I. Quem dera que esta máxima de Jesus Cristo fosse bem compreendida por aqueles que vivem na tibieza voluntária. Os ingratos repartem entre Deus e as criaturas o coração que lhes foi dado para amar a Deus só e ainda é muito pequeno para o amar devidamente. Com outras palavras, eles são tão insensatos que se persuadem que podem servir ao mesmo tempo a dois senhores, tão opostos entre si, como o são Deus e o mundo. Querem servir a Deus, preservando-se de pecados graves; e ao mundo, não fazendo caso das culpas veniais, em que caem por hábito e com advertência.
Tais almas dizem: Os pecados veniais não nos fazem perder a graça divina; por poucos que sejam, impedir-nos-ão de santificarmos; mas assim mesmo nos salvaremos, e é quanto basta. – Mas o que fala assim, ouça o que assegura Santo Agostinho: Ubi dixisti, satis, ibi periisti – Dizes que basta que te salves?

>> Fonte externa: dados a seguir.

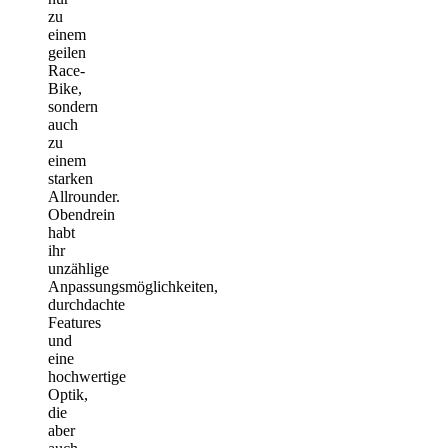
zu
einem
geilen
Race-
Bike,
sondern
auch
zu
einem
starken
Allrounder.
Obendrein
habt
ihr
unzählige
Anpassungsmöglichkeiten,
durchdachte
Features
und
eine
hochwertige
Optik,
die
aber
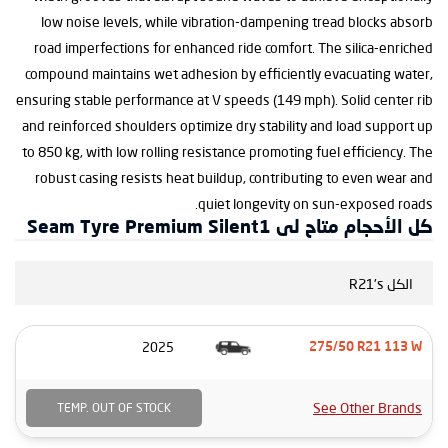
low noise levels, while vibration-dampening tread blocks absorb
road imperfections for enhanced ride comfort. The silica-enriched
compound maintains wet adhesion by efficiently evacuating water,
ensuring stable performance at V speeds (149 mph). Solid center rib
and reinforced shoulders optimize dry stability and load support up
to 850 kg, with low rolling resistance promoting fuel efficiency. The
robust casing resists heat buildup, contributing to even wear and
quiet longevity on sun-exposed roads.
كل الأحجام متاح لى Seam Tyre Premium Silent1
الكل R21's
2025
275/50 R21 113 W
See Other Brands
TEMP. OUT OF STOCK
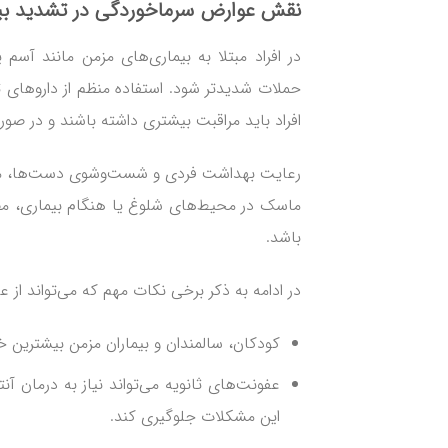
نقش
عوارض سرماخوردگی
در تشدید بی
حملات شدیدتر شود. استفاده منظم از داروهای ت
افراد باید مراقبت بیشتری داشته باشند و در صو
رعایت بهداشت فردی و شست‌وشوی دست‌ها، مصرف م
ماسک در محیط‌های شلوغ یا هنگام بیماری، مصر
باشد.
در ادامه به ذکر برخی نکات مهم که می‌تواند از 
کودکان، سالمندان و بیماران مزمن بیشترین خ
عفونت‌های ثانویه می‌تواند نیاز به درمان آن
این مشکلات جلوگیری کند.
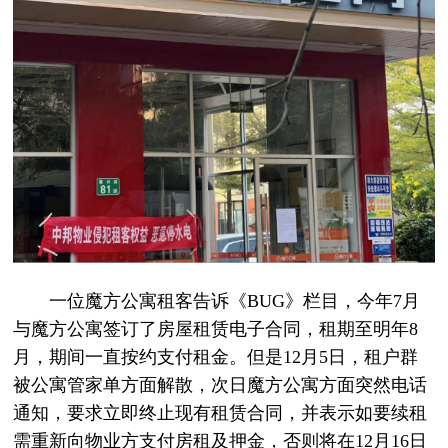
一位魔方公寓租客告诉《BUG》栏目，今年7月
与魔方公寓签订了房屋租赁电子合同，租期至明年8
月，期间一直按约支付租金。但是12月5日，租户群
被公寓管家单方面解散，次日魔方公寓方面突然电话
通知，要求立即终止现有租赁合同，并表示如要续租
需重新向物业方支付房租及押金，否则将在12月16日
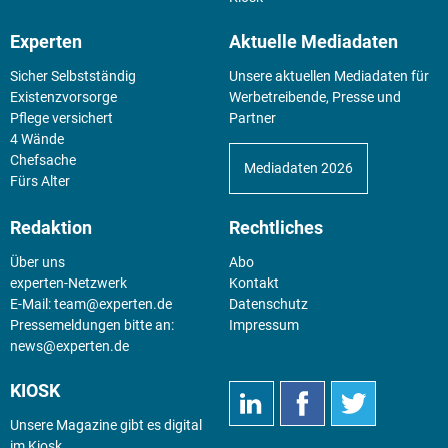
Experten
Aktuelle Mediadaten
Sicher Selbstständig
Unsere aktuellen Mediadaten für
Existenz­vorsorge
Werbetreibende, Presse und
Pflege versichert
Partner
4 Wände
Chefsache
Mediadaten 2026
Fürs Alter
Redaktion
Rechtliches
Über uns
Abo
experten-Netzwerk
Kontakt
E-Mail:
team@experten.de
Datenschutz
Pressemeldungen bitte an:
Impressum
news@experten.de
KIOSK
Unsere Magazine gibt es digital
im
Kiosk
.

Sabe, porém, que desde que disseste basta, começou a tua perdição; porquanto a alma nunca fica no lugar onde caiu, mas vai sempre abismando-se mais e mais. Santo Isidoro dá-nos disso a razão, porque com justiça Deus permite que os que não fazem caso dos pecados veniais, em castigo do seu desleixo e do pouco amor que lhe têm, caiam afinal em pecado mortal.
Demais, é natural que o hábito dos pecados leves incline a alma aos pecados graves, exatamente como certos leves mas repetidos incômodos da saúde corporal acabam por fazer a pessoa cair numa enfermidade mortal e levá-la ao túmulo. – Em suma, persuadam-se bem as almas tíbias, que cedo ou tarde se verificará também nelas a palavra de Jesus Cristo:
“Ninguém pode servir a dois senhores; porque ou há de amar a um e odiar ao outro, ou se apegar a um e abandonar o outro.”

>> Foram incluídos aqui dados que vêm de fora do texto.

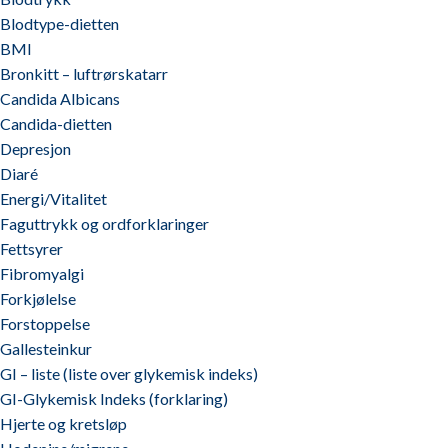
Blodtype-dietten
BMI
Bronkitt – luftrørskatarr
Candida Albicans
Candida-dietten
Depresjon
Diaré
Energi/Vitalitet
Faguttrykk og ordforklaringer
Fettsyrer
Fibromyalgi
Forkjølelse
Forstoppelse
Gallesteinkur
GI – liste (liste over glykemisk indeks)
GI-Glykemisk Indeks (forklaring)
Hjerte og kretsløp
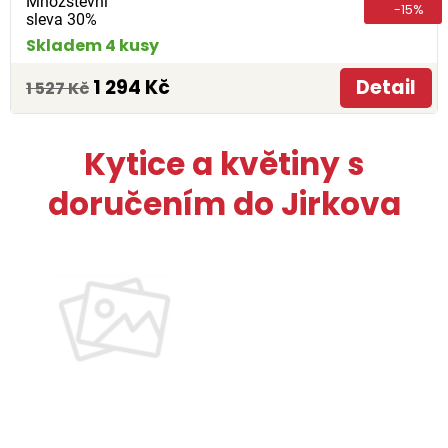
Množstevní
-15%
sleva 30%
Skladem 4 kusy
1 294 Kč
Detail
1 527 Kč
Kytice a květiny s
doručením do Jirkova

II. Mas, além do grave risco que correm as almas tíbias de caírem em pecado mortal, têm também uma vida infeliz na terra, sem jamais acharem a paz nesse estado. Sim, pois que por um lado estão privadas dos prazeres do mundo; por outro, não podem saborear as consolações espirituais. Justo é que, assim como elas são avarentas para com Deus, Deus seja igualmente para com elas. – Tinha, pois, Santa Teresa razão de dizer: “Do pecado deliberado, por pequeno que seja, livre-te Deus.” E alhures: “Aprouvesse a Deus que tivéssemos medo, não do demônio, mas de todo o pecado venial, que nos pode prejudicar mais do que todos os demônios do inferno.”

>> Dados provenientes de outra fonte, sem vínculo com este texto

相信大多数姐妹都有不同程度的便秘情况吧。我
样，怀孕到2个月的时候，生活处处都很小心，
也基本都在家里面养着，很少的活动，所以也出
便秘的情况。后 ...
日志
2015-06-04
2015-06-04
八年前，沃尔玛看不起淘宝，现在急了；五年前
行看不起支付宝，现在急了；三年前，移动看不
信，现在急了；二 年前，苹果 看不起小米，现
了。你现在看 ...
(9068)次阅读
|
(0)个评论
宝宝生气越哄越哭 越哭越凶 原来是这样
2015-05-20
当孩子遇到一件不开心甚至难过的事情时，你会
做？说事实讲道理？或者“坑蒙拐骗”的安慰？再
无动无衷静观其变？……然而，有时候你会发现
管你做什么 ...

Meu amabilíssimo Jesus, eu sou uma daquelas almas tíbias que, de encontro ao vosso ensino, tive a pretensão de servir a dois senhores, inteiramente opostos, como o sois vós e o mundo. Graças vos dou, meu Senhor, por não me haverdes ainda expulso de vosso serviço, conforme tinha merecido. Em vez disso fazeis-me ouvir a vossa voz, que me convida ao vosso amor: Praebe, fili mi, cor tuum mihi (1) – “Meu filho, dá-me teu coração“. Animado pela vossa bondade, proponho ser de hoje em diante todo vosso, e amar-Vos de todo o meu coração.
Amo-vos, ó meu soberano Bem, amo-Vos, meu Deus, digno de amor infinito; e porque Vos amo, arrependo-me de todas as minhas ingratidões para convosco e protesto antes querer morrer do que tornar a Vos dar desgosto. Vós, porém, ó meu Jesus, pelo amor de Maria Santíssima, abençoai este meu propósito e dai-me a graça de ser fiel. “Guardai-nos, Senhor, com vossa perpétua clemência: e pois que a humana fraqueza, sem vossa assistência, cai a cada passo, fazei, com vossos auxílios, que eu fuja do que é nocivo e tenda sempre ao que me é saudável.” (2)
Referências:
(1) Pv 23, 26 (2) Or. Dom. curr.
(LIGÓRIO, Afonso Maria de. Meditações: Para todos os Dias e Festas do Ano: Tomo III: Desde a Décima Segunda Semana depois de Pentecostes até o fim do ano eclesiástico. Friburgo: Herder & Cia, 1922, p. 58-61)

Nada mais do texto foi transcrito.